EXCERPTED DATA:
◇ ◇ ◇ ◇
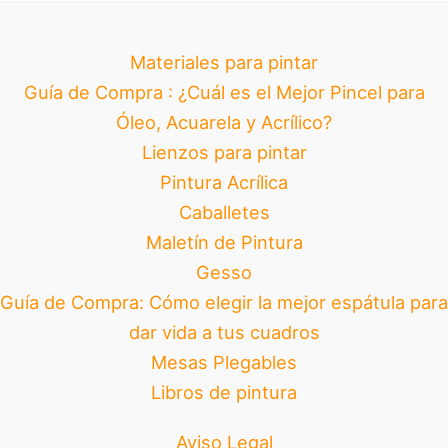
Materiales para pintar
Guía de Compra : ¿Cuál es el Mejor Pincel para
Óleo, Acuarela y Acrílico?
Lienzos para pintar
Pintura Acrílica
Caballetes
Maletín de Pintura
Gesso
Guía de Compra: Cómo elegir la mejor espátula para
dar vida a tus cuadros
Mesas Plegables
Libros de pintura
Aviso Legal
◇ ◇ ◇ ◇
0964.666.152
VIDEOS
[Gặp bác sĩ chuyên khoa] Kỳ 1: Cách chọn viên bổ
◇ ◇ ◇ ◇
REQUIRED WORK:
Restate word for word only the lines above from the line containing "Guía de Compra : ¿Cuál" to the line containing "Aviso Legal", both of them included.

ANSWER BELOW:
Guía de Compra : ¿Cuál es el Mejor Pincel para
Óleo, Acuarela y Acrílico?
Lienzos para pintar
Pintura Acrílica
Caballetes
Maletín de Pintura
Gesso
Guía de Compra: Cómo elegir la mejor espátula para
dar vida a tus cuadros
Mesas Plegables
Libros de pintura
Aviso Legal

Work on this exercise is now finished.